TASK ITEM ::
Every line in the records below that holds "Termini" must be identified and copied.

:::

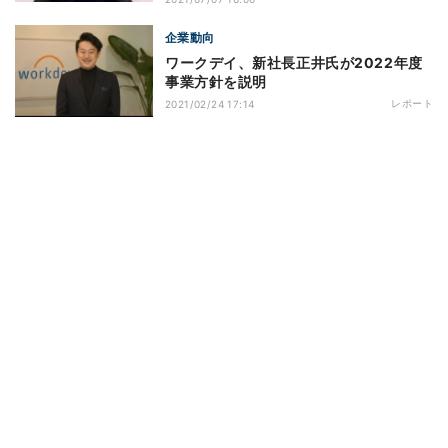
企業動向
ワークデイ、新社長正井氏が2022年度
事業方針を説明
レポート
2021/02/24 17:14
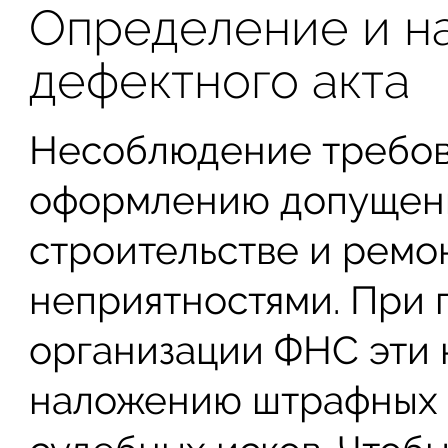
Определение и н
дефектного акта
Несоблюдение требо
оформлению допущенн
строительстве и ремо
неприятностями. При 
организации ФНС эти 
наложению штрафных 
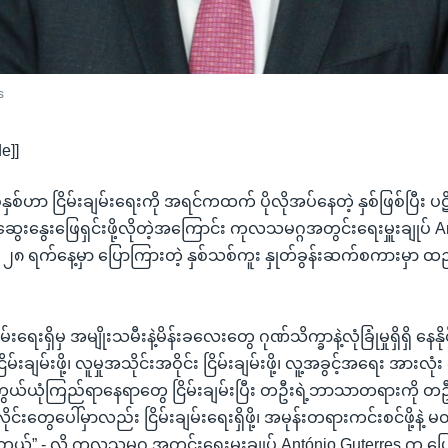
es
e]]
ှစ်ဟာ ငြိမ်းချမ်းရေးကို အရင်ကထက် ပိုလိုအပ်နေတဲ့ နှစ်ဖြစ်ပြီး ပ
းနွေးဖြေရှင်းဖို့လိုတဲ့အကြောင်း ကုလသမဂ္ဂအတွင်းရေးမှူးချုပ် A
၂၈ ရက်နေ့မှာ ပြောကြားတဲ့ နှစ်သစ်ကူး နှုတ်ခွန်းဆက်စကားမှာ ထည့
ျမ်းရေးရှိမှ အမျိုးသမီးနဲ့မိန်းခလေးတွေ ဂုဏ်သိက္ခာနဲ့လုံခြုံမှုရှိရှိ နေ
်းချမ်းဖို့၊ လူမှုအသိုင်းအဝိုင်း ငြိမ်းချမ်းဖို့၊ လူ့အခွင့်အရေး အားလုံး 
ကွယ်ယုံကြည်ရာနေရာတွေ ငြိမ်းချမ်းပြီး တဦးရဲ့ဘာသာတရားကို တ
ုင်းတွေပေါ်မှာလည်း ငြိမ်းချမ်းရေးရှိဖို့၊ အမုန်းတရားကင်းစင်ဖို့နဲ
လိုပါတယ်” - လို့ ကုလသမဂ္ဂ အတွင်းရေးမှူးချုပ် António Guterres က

:::

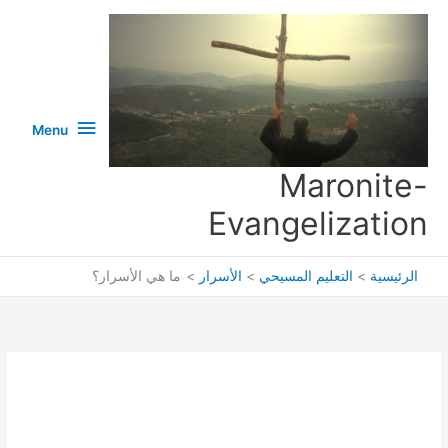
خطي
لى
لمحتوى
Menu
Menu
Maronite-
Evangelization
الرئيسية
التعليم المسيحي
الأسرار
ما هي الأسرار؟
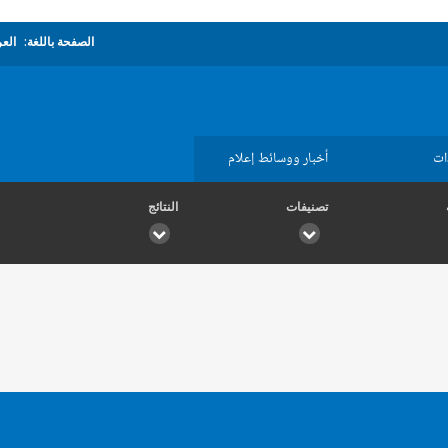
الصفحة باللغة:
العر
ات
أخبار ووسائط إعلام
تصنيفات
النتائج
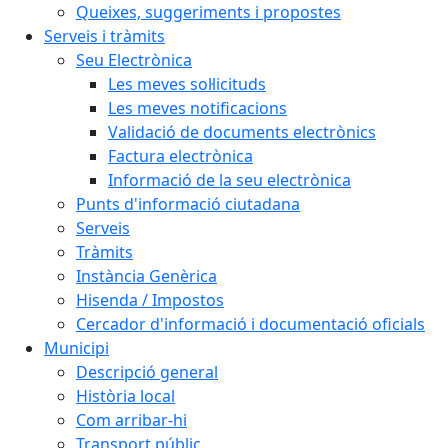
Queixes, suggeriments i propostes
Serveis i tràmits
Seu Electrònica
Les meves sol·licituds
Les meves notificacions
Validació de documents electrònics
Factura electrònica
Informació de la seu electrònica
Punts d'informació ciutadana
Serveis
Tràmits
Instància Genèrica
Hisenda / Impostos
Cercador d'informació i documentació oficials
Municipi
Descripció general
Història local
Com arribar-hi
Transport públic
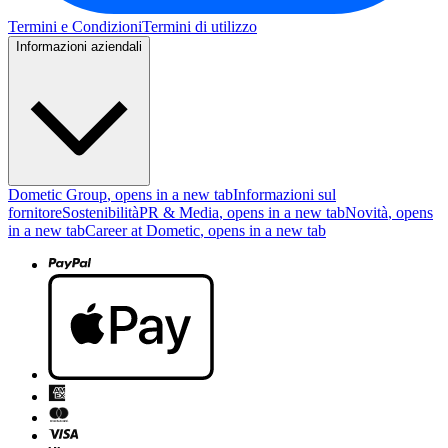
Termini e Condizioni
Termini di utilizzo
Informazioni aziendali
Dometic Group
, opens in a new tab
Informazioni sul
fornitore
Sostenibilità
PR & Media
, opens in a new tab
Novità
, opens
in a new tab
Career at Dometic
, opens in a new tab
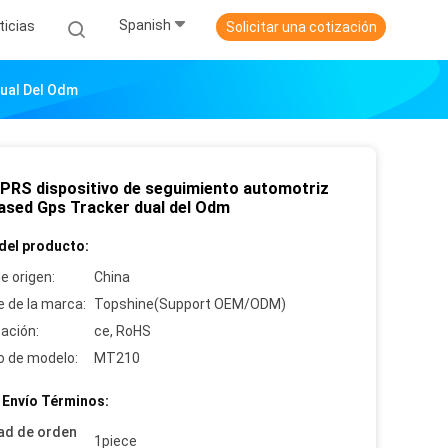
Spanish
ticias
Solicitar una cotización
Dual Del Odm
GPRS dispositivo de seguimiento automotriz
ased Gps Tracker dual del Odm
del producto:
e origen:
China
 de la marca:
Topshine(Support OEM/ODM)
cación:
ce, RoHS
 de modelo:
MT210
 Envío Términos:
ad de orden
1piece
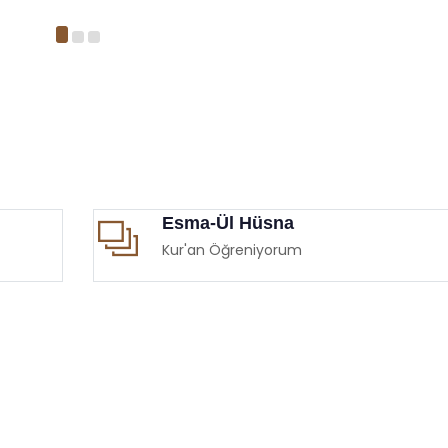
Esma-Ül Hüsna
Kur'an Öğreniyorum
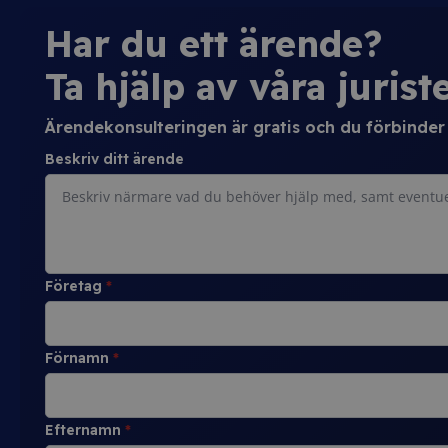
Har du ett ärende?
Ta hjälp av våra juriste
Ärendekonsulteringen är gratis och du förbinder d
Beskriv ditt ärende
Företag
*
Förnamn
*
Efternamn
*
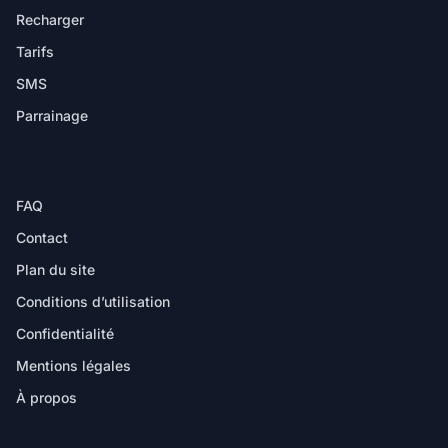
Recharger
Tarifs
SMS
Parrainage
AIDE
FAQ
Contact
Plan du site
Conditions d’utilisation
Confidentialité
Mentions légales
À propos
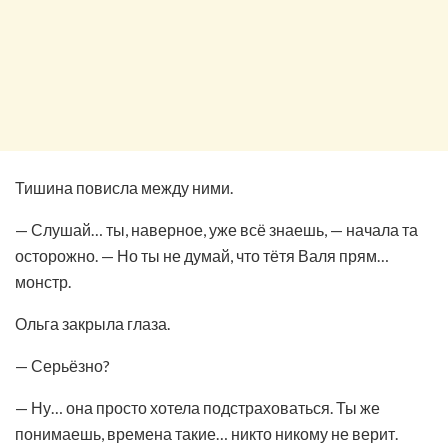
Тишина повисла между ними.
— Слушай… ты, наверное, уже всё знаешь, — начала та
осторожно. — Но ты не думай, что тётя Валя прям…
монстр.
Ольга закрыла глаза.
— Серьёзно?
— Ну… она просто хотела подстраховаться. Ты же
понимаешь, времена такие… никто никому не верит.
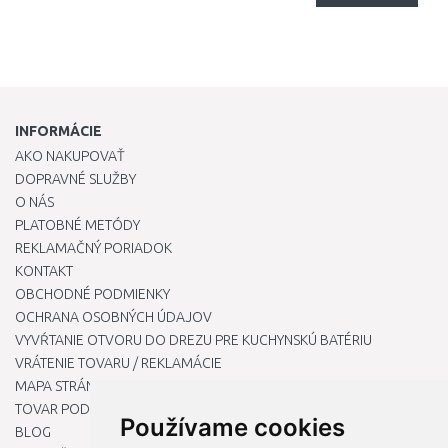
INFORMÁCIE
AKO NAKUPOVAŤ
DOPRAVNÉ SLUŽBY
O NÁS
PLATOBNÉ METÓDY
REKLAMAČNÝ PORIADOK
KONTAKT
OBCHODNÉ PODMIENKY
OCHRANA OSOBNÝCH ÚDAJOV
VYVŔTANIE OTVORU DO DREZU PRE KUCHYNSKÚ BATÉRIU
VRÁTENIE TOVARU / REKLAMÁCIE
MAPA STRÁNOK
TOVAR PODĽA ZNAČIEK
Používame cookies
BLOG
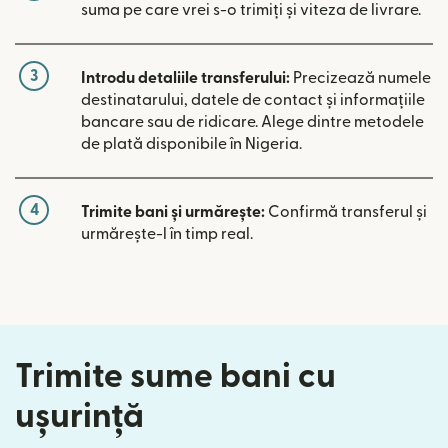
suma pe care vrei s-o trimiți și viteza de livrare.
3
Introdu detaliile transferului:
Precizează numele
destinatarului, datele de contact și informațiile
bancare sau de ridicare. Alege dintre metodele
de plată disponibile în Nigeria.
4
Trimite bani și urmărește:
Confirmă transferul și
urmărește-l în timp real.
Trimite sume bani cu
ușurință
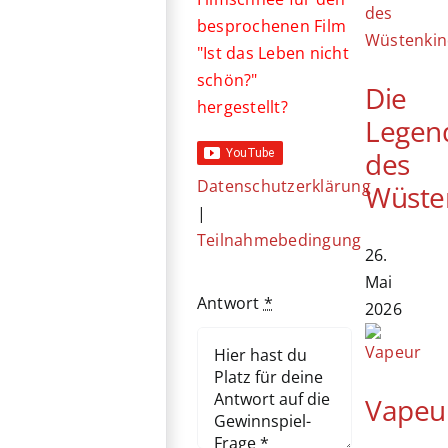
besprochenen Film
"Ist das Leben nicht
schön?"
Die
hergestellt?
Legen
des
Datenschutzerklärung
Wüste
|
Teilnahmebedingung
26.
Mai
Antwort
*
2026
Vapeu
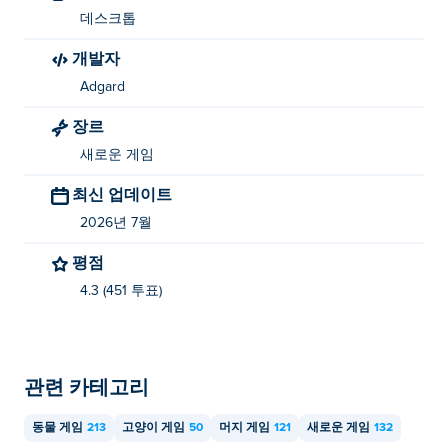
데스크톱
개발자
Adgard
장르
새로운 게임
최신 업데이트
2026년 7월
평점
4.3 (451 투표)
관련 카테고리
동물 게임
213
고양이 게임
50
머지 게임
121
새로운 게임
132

:::

EXERCISE OUTPUT ::
Termini e Condizioni
Termini di utilizzo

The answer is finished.